Sehr geehrter Herr P.,

vielen Dank für Ihre Anfrage, die ich wie folgt beantworte:

Es ist richtig, dass in einem solchen Fall die Beschlussunfähigkeit des Bundestags festgestellt werden könnte. Wenn es dann nicht möglich ist, mehr als die Hälfte der Mitglieder des Bundestages zusammenzukriegen, müsste die Sitzung abgebrochen werden und es könnte nichts mehr beschlossen werden. Allerdings gilt auch: Wenn die Beschlussunfähigkeit nicht festgestellt wird, gilt der Bundestag als beschlussfähig, und die entsprechenden Abstimmungen haben volle Gültigkeit. Nachträglich lässt sich das dann nicht mehr anfechten.

Tatsächlich sind bei den meisten Abstimmungen im Bundestag deutlich weniger als die Hälfte der Abgeordneten anwesend. Das hat nichts mit Desinteresse zu tun, sondern ist schlicht den Abläufen des Bundestags geschuldet. Die Plenarsitzungen nehmen in jeder Sitzungswoche drei Tage ein, gleichzeitig müssen die Abgeordneten ihre zahlreichen Arbeitstermine in Berlin ebenfalls in dieser Woche absolvieren (da sie in den Nichtsitzungswochen üblicherweise im Wahlkreis sind).

Da der Bundestag arbeitsteilig arbeitet ist dies das übliche Vorgehen. Das heißt auch, dass der Bundestag im Gegensatz zum Beispiel zum britischen Unterhaus, welches eine „Redeparlament“ ist – eher dem Typus des Arbeitsparlaments zugerechnet wird. Das bedeutet, dass Entscheidungen und inhaltliche Diskussionen, mithin Meinungsbildung, weit überwiegend in Ausschüssen und Arbeitskreisen sowie Arbeitsgruppen stattfindet. Die Mitglieder des Bundestages haben gemeinsam mit Expertinnen und Experten in oft monatelangen Beratungen ihre Argumente ausgetauscht und die jeweiligen Standpunkte geklärt.

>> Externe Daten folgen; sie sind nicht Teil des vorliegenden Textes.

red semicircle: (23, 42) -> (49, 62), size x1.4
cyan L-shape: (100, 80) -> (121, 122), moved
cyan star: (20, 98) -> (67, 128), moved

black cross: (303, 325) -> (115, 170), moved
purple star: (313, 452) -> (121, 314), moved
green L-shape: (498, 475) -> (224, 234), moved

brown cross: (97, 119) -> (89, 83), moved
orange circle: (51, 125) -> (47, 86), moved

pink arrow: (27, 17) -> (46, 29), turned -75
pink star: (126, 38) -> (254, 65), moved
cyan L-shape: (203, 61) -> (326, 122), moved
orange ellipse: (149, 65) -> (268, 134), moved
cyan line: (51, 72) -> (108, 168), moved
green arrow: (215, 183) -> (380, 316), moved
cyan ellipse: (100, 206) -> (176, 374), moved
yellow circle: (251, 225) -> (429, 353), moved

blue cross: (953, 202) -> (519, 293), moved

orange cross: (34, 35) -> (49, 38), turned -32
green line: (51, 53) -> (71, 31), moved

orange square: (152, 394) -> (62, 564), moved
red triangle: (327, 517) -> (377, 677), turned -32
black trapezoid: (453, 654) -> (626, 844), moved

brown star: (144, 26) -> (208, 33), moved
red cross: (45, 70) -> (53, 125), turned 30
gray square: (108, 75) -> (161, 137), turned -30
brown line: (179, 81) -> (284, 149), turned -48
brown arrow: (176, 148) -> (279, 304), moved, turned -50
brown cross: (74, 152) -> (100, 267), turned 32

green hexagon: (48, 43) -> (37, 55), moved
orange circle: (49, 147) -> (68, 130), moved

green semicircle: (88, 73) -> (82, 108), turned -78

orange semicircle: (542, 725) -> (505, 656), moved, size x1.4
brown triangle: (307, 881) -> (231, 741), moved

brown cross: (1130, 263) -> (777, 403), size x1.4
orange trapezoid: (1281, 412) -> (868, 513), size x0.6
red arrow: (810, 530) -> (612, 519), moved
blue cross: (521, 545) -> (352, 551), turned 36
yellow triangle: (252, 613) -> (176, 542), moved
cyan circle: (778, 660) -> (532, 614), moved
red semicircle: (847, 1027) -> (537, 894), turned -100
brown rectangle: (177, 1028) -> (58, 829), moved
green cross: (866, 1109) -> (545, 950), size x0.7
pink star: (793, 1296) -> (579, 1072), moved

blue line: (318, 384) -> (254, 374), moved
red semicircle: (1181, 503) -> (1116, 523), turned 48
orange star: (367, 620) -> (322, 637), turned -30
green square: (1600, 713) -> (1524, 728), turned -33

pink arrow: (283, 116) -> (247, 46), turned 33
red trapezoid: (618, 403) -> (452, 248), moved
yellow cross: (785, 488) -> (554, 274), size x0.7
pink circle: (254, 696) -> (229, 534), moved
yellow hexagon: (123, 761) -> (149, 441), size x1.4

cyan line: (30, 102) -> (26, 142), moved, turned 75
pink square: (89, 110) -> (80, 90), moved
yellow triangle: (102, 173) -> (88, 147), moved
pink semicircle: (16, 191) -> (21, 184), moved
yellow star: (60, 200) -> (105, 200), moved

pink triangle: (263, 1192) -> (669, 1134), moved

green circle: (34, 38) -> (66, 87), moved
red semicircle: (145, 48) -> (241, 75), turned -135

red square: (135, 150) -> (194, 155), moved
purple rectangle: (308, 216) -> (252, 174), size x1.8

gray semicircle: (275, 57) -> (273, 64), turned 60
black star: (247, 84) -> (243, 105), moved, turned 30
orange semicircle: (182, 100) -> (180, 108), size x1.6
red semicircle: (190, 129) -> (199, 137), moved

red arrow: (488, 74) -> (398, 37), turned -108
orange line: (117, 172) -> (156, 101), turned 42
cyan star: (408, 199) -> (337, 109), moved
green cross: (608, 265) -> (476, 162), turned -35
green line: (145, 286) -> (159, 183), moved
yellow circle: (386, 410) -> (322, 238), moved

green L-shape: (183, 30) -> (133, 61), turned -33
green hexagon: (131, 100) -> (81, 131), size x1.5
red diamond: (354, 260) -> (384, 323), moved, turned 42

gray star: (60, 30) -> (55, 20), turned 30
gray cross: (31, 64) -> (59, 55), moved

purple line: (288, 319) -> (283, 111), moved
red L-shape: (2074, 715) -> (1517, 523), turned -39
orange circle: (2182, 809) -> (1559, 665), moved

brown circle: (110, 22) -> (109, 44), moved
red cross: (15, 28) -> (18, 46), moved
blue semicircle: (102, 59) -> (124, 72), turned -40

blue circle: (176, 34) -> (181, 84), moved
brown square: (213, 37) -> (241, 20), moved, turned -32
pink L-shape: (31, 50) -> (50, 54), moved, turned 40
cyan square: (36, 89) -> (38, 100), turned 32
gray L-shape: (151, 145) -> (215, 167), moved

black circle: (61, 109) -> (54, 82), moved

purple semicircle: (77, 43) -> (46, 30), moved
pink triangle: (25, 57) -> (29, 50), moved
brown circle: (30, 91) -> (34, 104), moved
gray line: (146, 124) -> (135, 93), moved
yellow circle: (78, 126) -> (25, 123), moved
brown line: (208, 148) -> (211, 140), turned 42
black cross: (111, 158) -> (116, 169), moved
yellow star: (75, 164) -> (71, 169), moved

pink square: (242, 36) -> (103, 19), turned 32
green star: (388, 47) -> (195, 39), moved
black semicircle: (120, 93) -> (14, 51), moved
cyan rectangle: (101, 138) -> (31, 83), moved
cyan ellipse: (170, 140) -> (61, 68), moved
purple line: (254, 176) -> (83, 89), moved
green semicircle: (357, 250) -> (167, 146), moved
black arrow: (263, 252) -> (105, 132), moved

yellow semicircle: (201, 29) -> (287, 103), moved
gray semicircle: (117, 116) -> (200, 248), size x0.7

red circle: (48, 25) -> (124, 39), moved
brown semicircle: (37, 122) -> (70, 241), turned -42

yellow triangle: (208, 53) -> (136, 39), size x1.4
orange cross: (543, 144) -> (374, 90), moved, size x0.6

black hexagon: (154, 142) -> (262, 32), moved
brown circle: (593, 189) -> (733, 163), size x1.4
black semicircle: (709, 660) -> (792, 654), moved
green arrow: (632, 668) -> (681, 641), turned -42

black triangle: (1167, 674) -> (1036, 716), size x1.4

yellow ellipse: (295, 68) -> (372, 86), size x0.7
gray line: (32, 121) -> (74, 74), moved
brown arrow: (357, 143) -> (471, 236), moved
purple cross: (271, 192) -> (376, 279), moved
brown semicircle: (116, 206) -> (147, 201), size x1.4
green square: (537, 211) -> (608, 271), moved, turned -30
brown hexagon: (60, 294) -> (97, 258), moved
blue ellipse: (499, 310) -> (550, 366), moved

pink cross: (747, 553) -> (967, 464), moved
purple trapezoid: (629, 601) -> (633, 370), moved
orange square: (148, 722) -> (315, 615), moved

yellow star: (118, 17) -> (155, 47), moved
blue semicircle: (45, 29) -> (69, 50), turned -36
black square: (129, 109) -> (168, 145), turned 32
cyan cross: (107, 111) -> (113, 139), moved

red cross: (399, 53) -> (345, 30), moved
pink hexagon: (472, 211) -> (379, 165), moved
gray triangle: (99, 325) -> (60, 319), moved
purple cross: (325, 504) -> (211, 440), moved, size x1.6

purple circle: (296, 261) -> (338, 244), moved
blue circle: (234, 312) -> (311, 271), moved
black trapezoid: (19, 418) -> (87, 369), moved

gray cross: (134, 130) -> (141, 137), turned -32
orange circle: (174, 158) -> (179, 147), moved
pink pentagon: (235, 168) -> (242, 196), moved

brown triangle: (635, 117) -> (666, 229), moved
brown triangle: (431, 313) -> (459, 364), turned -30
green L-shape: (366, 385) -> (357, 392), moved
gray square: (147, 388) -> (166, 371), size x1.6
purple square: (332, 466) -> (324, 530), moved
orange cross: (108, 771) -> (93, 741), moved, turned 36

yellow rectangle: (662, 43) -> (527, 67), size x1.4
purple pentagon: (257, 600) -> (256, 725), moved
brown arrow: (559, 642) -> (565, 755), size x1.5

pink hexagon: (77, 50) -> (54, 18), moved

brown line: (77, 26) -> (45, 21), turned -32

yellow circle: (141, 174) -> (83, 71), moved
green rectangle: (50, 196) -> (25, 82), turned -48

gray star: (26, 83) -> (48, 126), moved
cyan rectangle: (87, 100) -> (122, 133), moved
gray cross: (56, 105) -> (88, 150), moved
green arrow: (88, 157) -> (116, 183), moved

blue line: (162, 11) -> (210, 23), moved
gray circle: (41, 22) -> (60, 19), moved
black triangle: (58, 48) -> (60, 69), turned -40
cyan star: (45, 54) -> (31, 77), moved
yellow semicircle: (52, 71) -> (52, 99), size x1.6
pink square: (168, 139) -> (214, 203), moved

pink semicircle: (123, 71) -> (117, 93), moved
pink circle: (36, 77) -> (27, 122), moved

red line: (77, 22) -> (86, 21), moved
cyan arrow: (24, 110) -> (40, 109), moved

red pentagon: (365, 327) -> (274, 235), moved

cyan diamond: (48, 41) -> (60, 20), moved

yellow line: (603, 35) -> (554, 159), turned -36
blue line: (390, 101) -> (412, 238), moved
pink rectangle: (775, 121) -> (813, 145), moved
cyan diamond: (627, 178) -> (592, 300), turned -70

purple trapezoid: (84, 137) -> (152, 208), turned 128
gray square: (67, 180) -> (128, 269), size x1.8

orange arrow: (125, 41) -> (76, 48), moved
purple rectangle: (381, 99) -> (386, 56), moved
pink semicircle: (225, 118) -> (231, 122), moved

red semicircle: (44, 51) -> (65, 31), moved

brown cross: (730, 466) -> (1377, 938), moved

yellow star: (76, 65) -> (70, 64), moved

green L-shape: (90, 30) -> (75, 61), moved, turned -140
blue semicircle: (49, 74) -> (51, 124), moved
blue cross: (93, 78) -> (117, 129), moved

Es liegt nun vielleicht die Frage nahe, warum wir nicht die Feststellung der Beschlussunfähigkeit beantragt haben. Aber erstens wäre es in diesem Fall wohl kein Problem gewesen schnell wieder eine große Zahl von Abgeordneten ins Plenum zu rufen, zweitens wären im Erfolgsfall auch alle anderen Abstimmungen des Sitzungstages hinfällig gewesen - darunter auch einige durchaus wichtige - und drittens - und das wiegt in dieser Frage wohl am meisten - wäre es der Mehrheit im Haus immer möglich, eine solche Abstimmung wiederholen zu lassen. Aus diesem Grund finden derartige Feststellungen auch praktisch nicht statt, da sie nur Mehrarbeit für alle Beteiligten bedeuten ohne an den politischen Mehrheiten irgendetwas zu ändern.